ANSWERS AND MY COMMENTARY:
[1. a
Whether the story of bondage in Egypt is true is at best arguable according to archeology. It may come as a shock to believers, but many events and characters in the Hebrew Bible (what Christians might call the Old Testament) are literary composites, pious fictions, and stories that might have power as myths but not as actual, literal histories. The Christian Bible, too.

2. c
According to tradition, the name Moses means "drawn from the water." This could be a folk etymology. See here for a deeper discussion.

3. d
This is the classic tale of Moses' first encounter with God. In religious studies, thanks mainly to the work of the religious historian Mircea Eliade (a big influence on my thinking), the sudden and significant appearance or manifestation of the sacred is called a hierophany (from the Greek hieros [sacred] + phainein [appearance]).

4. a
While it's always tempting to pick "holy" numbers like 3 or 7, the answer is 10. All three of these numbers represent some form of perfection or completeness.

5. c
The original wording of this question said "tenth and final plague" which, had you taken the actual quiz and gotten question 4 wrong, you could have gone back and corrected yourself upon seeing the phrase "tenth and final." So I removed the "tenth and."

6. a
Red Sea, Reed Sea, poh-tey-toh, poh-tah-toh.

7. a
If you cook, you could probably guess the answer to this one. Challah is an ancient bread, but its current form dates back only to post-medieval Europe (braided challah = 15th-century Europe). This was the question I guessed on. Challah just struck me as a modern-ish bread. Turns out I was wrong about how old challah really is (and the word can have the generic meaning of "loaf"), but my surmise led me in the right direction.

8. d
Judaism and the phrase unleavened bread (i.e., bread without yeast or other rising agents like baking soda or baking powder) are intimately associated.
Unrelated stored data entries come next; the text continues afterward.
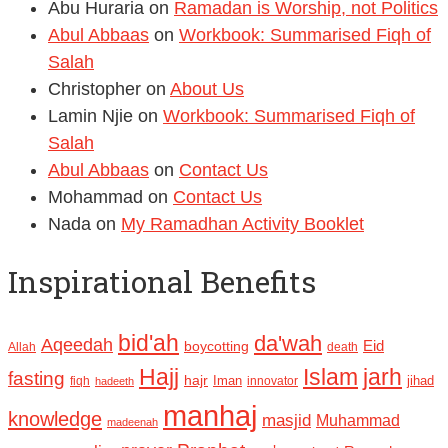
Abu Huraria
on
Ramadan is Worship, not Politics
Abul Abbaas
on
Workbook: Summarised Fiqh of
Salah
Christopher
on
About Us
Lamin Njie
on
Workbook: Summarised Fiqh of
Salah
Abul Abbaas
on
Contact Us
Mohammad
on
Contact Us
Nada
on
My Ramadhan Activity Booklet
Inspirational Benefits
bid'ah
da'wah
Aqeedah
Eid
boycotting
Allah
death
Hajj
Islam
jarh
fasting
hajr
Iman
jihad
fiqh
innovator
hadeeth
manhaj
knowledge
masjid
Muhammad
madeenah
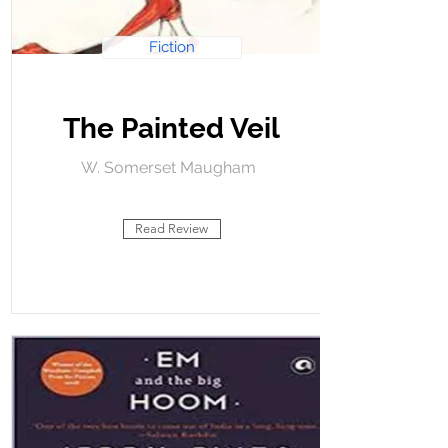
Fiction
The Painted Veil
W. Somerset Maugham
Read Review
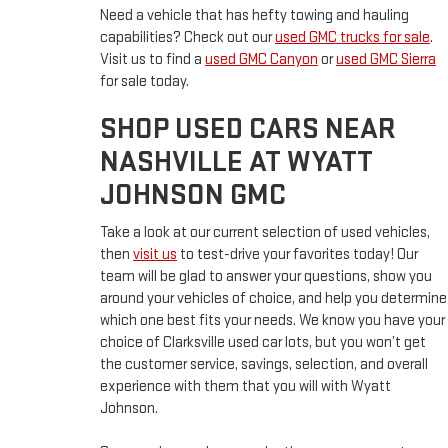
Need a vehicle that has hefty towing and hauling
capabilities? Check out our
used GMC trucks for sale
.
Visit us to find a
used GMC Canyon
or
used GMC Sierra
for sale today.
SHOP USED CARS NEAR
NASHVILLE AT WYATT
JOHNSON GMC
Take a look at our current selection of used vehicles,
then
visit us
to test-drive your favorites today! Our
team will be glad to answer your questions, show you
around your vehicles of choice, and help you determine
which one best fits your needs. We know you have your
choice of Clarksville used car lots, but you won’t get
the customer service, savings, selection, and overall
experience with them that you will with Wyatt
Johnson.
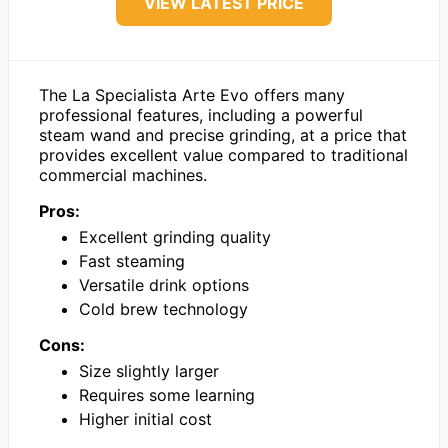
VIEW LATEST PRICE
The La Specialista Arte Evo offers many
professional features, including a powerful
steam wand and precise grinding, at a price that
provides excellent value compared to traditional
commercial machines.
Pros:
Excellent grinding quality
Fast steaming
Versatile drink options
Cold brew technology
Cons:
Size slightly larger
Requires some learning
Higher initial cost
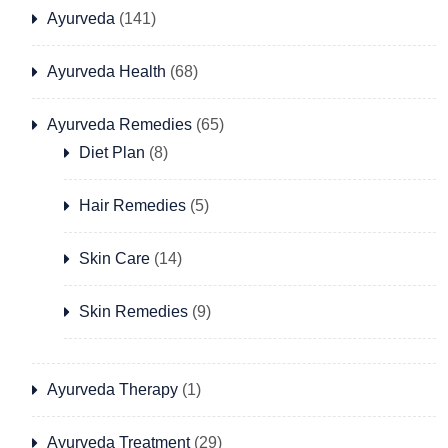
Ayurveda
(141)
Ayurveda Health
(68)
Ayurveda Remedies
(65)
Diet Plan
(8)
Hair Remedies
(5)
Skin Care
(14)
Skin Remedies
(9)
Ayurveda Therapy
(1)
Ayurveda Treatment
(29)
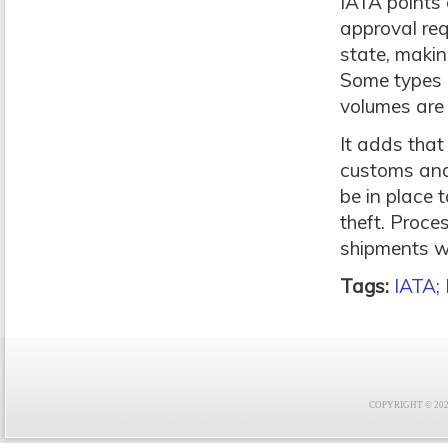
IATA points 
approval req
state, making
Some types o
volumes are 
It adds that
customs and 
be in place 
theft. Proce
shipments wi
Tags:
IATA;
COPYRIGHT © 2021 F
This one was easy.

9. b
Think it through logically. Even if certain Jews reject this, Christians consider Jesus to have been a devout, practicing Jew who, at a young age, was found debating theology with Jewish scholars at the great Temple (i.e., the Second Temple) in Jerusalem. In grad school, our prof once invited a rabbi to our class on interreligious dialogue. This rabbi sourly dismissed the idea that Jesus' Last Supper was some form of Seder, but plenty of theologians argue otherwise. I'm not enough of an expert to comment one way or the other on the Seder issue; both sides of the argument seem to have a point. The actual Seder supper contains elements of historical remembrance in it that aren't found in the New Testament account, and Jesus' "This is my body, this is my blood" symbolism would seem—aside from appearing cannibalistic—to fly in the face of Jewish theology, an objection that Jesus himself faced the moment he said, after quoting Isaiah, that "this scripture has been fulfilled today in your hearing," a scandalously arrogant claim to Jewish ears.]

The above commentary provided for each answer is my own. Take the Prager U. quiz here to see Prager U.'s commentary on the same answers. You'll see that it's much more rooted in scripture and much less tinged with the academic's hermeneutic of suspicion.

Side note: I somehow didn't realize I'd be departing the States on Palm Sunday. It'll be Holy Week when I get back to Korea. The Buddha's birthday in Korea, meanwhile, is on May 5 this year. Other countries celebrate Vesak on May 12 this year.


1 comment:

  1. I missed three (4, 7, and 9). Despite all those years of Sunday School attendance (aka, indoctrination), I must not have been paying proper attention. Sort of like in grammar school. Oh well.